YOUR GOAL. Using the records below, write out the line with "soon or explore other opportunities." and each line after it through the final one, exactly, and only those.

MATERIAL PROVIDED.

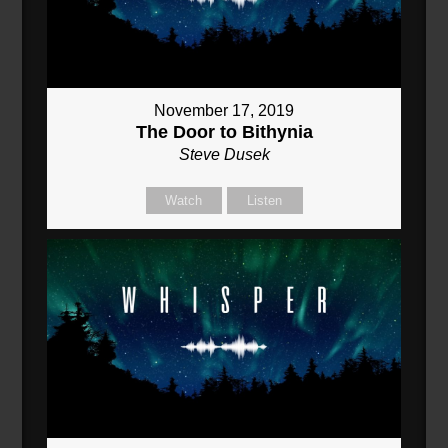
November 17, 2019
The Door to Bithynia
Steve Dusek
Watch
Listen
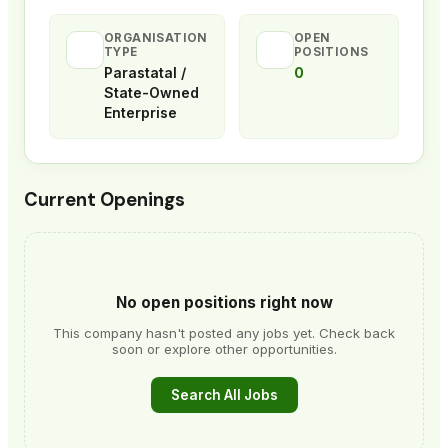
ORGANISATION
OPEN
TYPE
POSITIONS
Parastatal /
0
State-Owned
Enterprise
Current Openings
No open positions right now
This company hasn't posted any jobs yet. Check back
soon or explore other opportunities.
Search All Jobs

REPLY.
soon or explore other opportunities.
Search All Jobs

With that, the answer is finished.